As far as future growth,
Stan Ross, DGLY CEO stated, "We continue to have one of the most aggressive new product development programs in our industry, which we believe will benefit our shareholders in the second half of 2013 and in future years," continued Ross. "We are particularly enthusiastic about the prospects for our new FirstVU HD body camera in the law enforcement field and our DVM-250 and DVM250Plus event recorders, which are designed to meet the safety and security needs of commercial fleets such as ambulances, taxis, utility vehicles, and shuttle bus operators. Whenever practical, we seek to protect our product and technological innovations by expanding our intellectual property portfolio, and we were pleased to recently announce the receipt of two new U.S. patents for our core product line.
"Overall, we were pleased with our operating results during the first half of 2013, and the outlook for the balance of the year is promising. We have 'right-sized' our manufacturing and expense infrastructure for the current market environment, and we believe the Company is well-positioned to benefit from substantial operating leverage when revenue levels increase," concluded Ross.
Risks include the ability to gain market penetration with these products, as well as competition. However, with $750,00-$1 million in backlog right after launch, it appears they are getting traction.
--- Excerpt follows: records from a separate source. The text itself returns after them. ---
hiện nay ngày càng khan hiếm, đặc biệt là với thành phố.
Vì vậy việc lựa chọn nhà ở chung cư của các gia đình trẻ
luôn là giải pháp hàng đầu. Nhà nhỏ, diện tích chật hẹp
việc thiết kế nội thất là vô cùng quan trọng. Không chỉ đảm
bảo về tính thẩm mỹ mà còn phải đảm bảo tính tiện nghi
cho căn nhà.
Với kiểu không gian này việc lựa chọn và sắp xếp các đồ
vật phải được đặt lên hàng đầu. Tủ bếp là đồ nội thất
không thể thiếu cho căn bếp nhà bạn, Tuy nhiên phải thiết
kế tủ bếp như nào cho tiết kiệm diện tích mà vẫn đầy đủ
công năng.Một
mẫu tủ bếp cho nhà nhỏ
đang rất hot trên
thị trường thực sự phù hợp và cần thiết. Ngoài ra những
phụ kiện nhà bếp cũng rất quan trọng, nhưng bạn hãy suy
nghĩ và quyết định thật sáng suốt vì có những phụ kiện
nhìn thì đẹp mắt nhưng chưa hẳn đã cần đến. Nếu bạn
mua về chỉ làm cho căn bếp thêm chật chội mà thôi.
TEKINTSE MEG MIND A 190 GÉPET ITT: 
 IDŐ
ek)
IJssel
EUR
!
If it becomes true what the TASR CEO said that this product will become standard equipment for all police officers, then that is a big enough market for more than one company to be successful in. In fact a judge in New York recently ordered police to wear these cameras.
DGLY has done $0.33 in adjusted EPS for the first half of 2013 and said the second half looks promising. If they were to conservatively have no growth and replicate those results in the second half of 2013, they would record $0.66 in adjusted EPS. If I apply the TASR forward growth P/E of 32 to this, you would have a DGLY share price of $21.12. Combine that with the company having restructured themselves to leverage higher sales, and to me the future for DGLY has strong potential. Lastly, with only 2.1 million shares outstanding, DGLY could receive more attention once they are known to be competing against the TASR product.